◆ **Exercise prompt**:
Pull every line with "agit" from the data.

◆ **Exercise materials**:

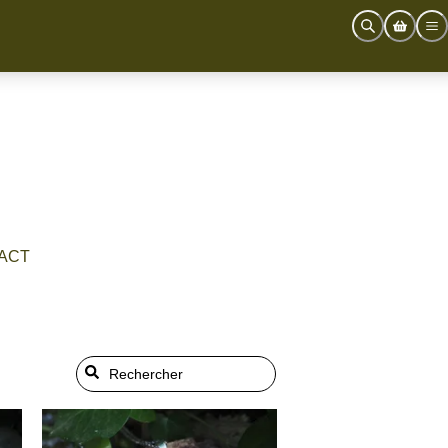
ACT
Grenouille des Sous-Bois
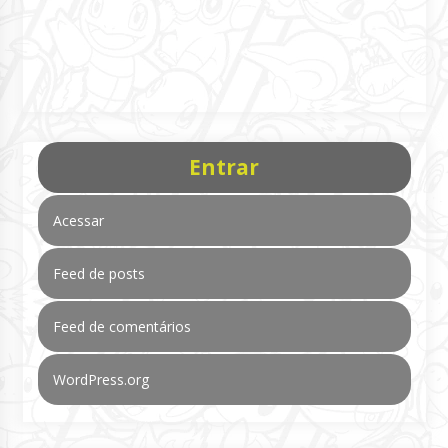
Entrar
Acessar
Feed de posts
Feed de comentários
WordPress.org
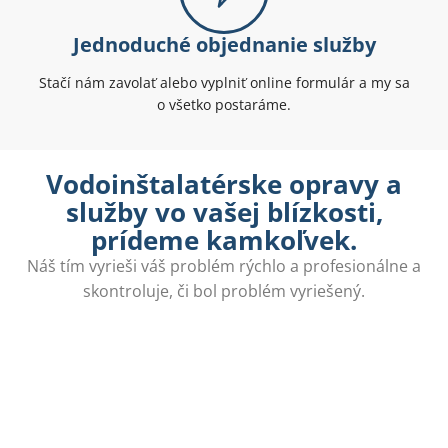
Jednoduché objednanie služby
Stačí nám zavolať alebo vyplniť online formulár a my sa
o všetko postaráme.
Vodoinštalatérske opravy a
služby vo vašej blízkosti,
prídeme kamkoľvek.
Náš tím vyrieši váš problém rýchlo a profesionálne a
skontroluje, či bol problém vyriešený.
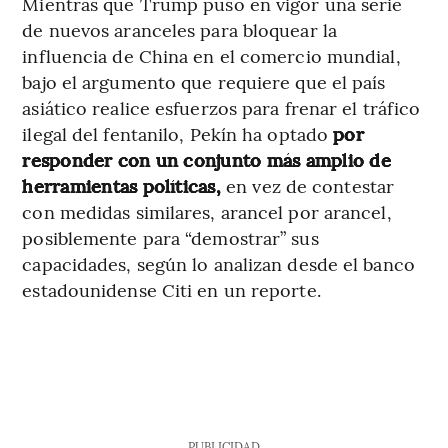
Mientras que Trump puso en vigor una serie
de nuevos aranceles para bloquear la
influencia de China en el comercio mundial,
bajo el argumento que requiere que el país
asiático realice esfuerzos para frenar el tráfico
ilegal del fentanilo, Pekín ha optado
por
responder con un conjunto más amplio de
herramientas políticas,
en vez de contestar
con medidas similares, arancel por arancel,
posiblemente para “demostrar” sus
capacidades, según lo analizan desde el banco
estadounidense Citi en un reporte.
PUBLICIDAD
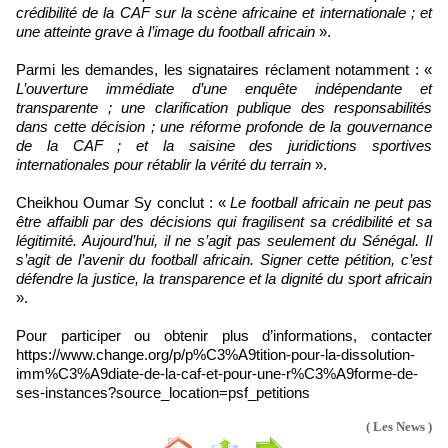
crédibilité de la CAF sur la scène africaine et internationale ; et
une atteinte grave à l’image du football africain
».
Parmi les demandes, les signataires réclament notamment : «
L’ouverture immédiate d’une enquête indépendante et
transparente ; une clarification publique des responsabilités
dans cette décision ; une réforme profonde de la gouvernance
de la CAF ; et la saisine des juridictions sportives
internationales pour rétablir la vérité du terrain
».
Cheikhou Oumar Sy conclut : «
Le football africain ne peut pas
être affaibli par des décisions qui fragilisent sa crédibilité et sa
légitimité. Aujourd’hui, il ne s’agit pas seulement du Sénégal. Il
s’agit de l’avenir du football africain. Signer cette pétition, c’est
défendre la justice, la transparence et la dignité du sport africain
».
Pour participer ou obtenir plus d’informations, contacter
https://www.change.org/p/p%C3%A9tition-pour-la-dissolution-
imm%C3%A9diate-de-la-caf-et-pour-une-r%C3%A9forme-de-
ses-instances?source_location=psf_petitions
( Les News )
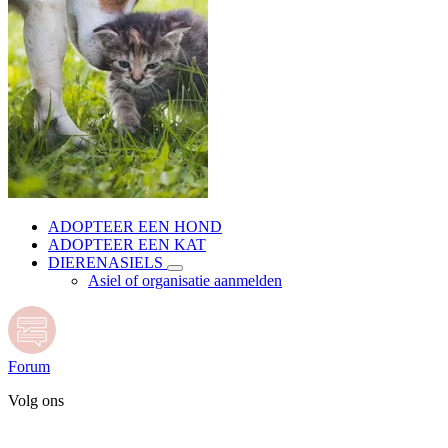
ADOPTEER EEN HOND
ADOPTEER EEN KAT
DIERENASIELS
Asiel of organisatie aanmelden
Forum
Volg ons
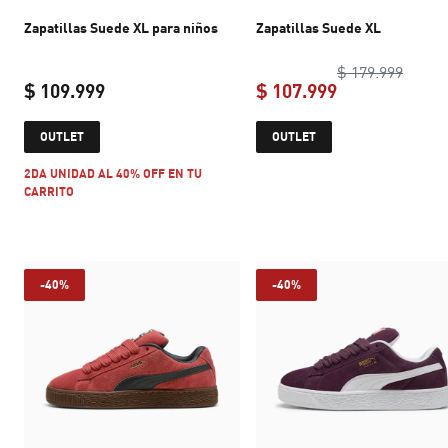
Zapatillas Suede XL para niños
Zapatillas Suede XL
origin
$ 179.999
$ 109.999
$ 107.999
current price $ 109.999
current price 
OUTLET
OUTLET
2DA UNIDAD AL 40% OFF EN TU
CARRITO
-40%
-40%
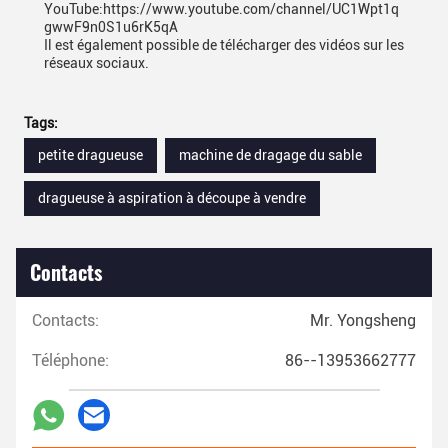
YouTube:https://www.youtube.com/channel/UC1Wpt1q
gwwF9n0S1u6rK5qA
Il est également possible de télécharger des vidéos sur les
réseaux sociaux.
Tags:
petite dragueuse
machine de dragage du sable
dragueuse à aspiration à découpe à vendre
Contacts
Contacts:
Mr. Yongsheng
Téléphone:
86--13953662777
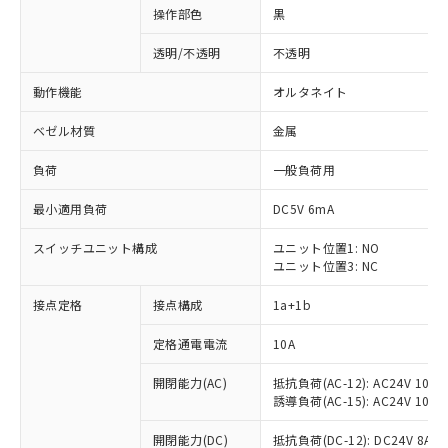
操作部色
黒
透明/不透明
不透明
動作機能
オルタネイト
ベゼル材質
金属
負荷
一般負荷用
最小適用負荷
DC5V 6mA
スイッチユニット構成
ユニット位置1: NO
ユニット位置3: NC
接点定格
接点構成
1a+1b
定格通電電流
10A
開閉能力(AC)
抵抗負荷(AC-12): AC24V 10A/A
誘導負荷(AC-15): AC24V 10A/AC
※1 対応状況
開閉能力(DC)
抵抗負荷(DC-12): DC24V 8A/DC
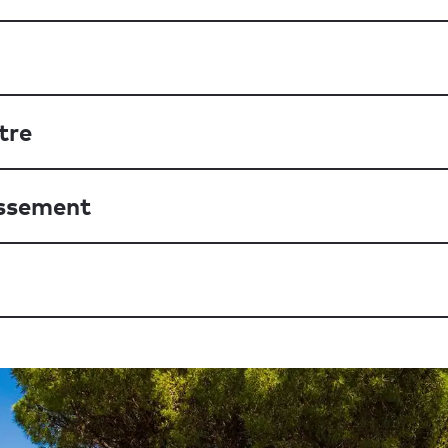
tre
issement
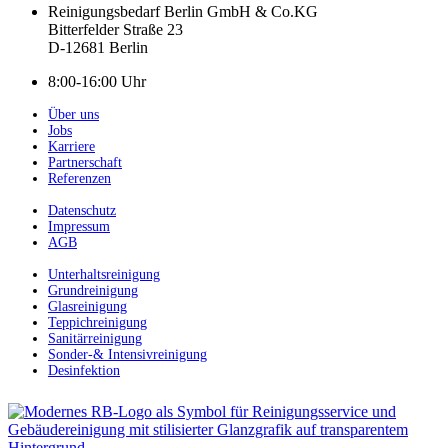
Reinigungsbedarf Berlin GmbH & Co.KG
Bitterfelder Straße 23
D-12681 Berlin
8:00-16:00 Uhr
Über uns
Jobs
Karriere
Partnerschaft
Referenzen
Datenschutz
Impressum
AGB
Unterhaltsreinigung
Grundreinigung
Glasreinigung
Teppichreinigung
Sanitärreinigung
Sonder-& Intensivreinigung
Desinfektion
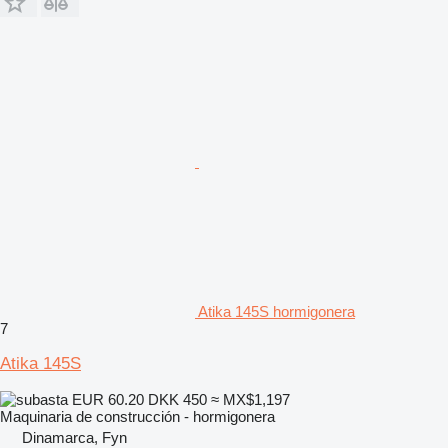
Atika 145S hormigonera
7
Atika 145S
EUR 60.20
DKK 450
≈ MX$1,197
Maquinaria de construcción - hormigonera
Dinamarca, Fyn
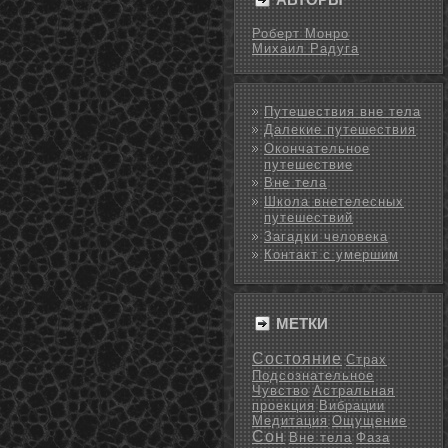
Роберт Монро
Михаил Радуга
Путешествия вне тела
Далекие путешествия
Окончательное
путешествие
Вне тела
Школа внетелесных
путешествий
Загадки человека
Контакт с умершим
МЕТКИ
Состояние
Страх
Подсознательное
Чувство
Астральная
проекция
Вибрации
Медитация
Ощущение
Сон
Вне тела
Фаза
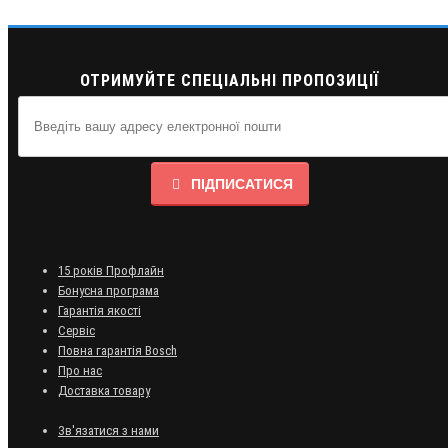
ОТРИМУЙТЕ СПЕЦІАЛЬНІ ПРОПОЗИЦІЇ
ПІДПИСАТИСЯ
15 років Профлайн
Бонусна програма
Гарантія якості
Сервіс
Повна гарантія Bosch
Про нас
Доставка товару
Зв'язатися з нами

◆ **Written answer**:
légitimité. Aujourd’hui, il ne s’agit pas seulement du Sénégal. Il
s’agit de l’avenir du football africain. Signer cette pétition, c’est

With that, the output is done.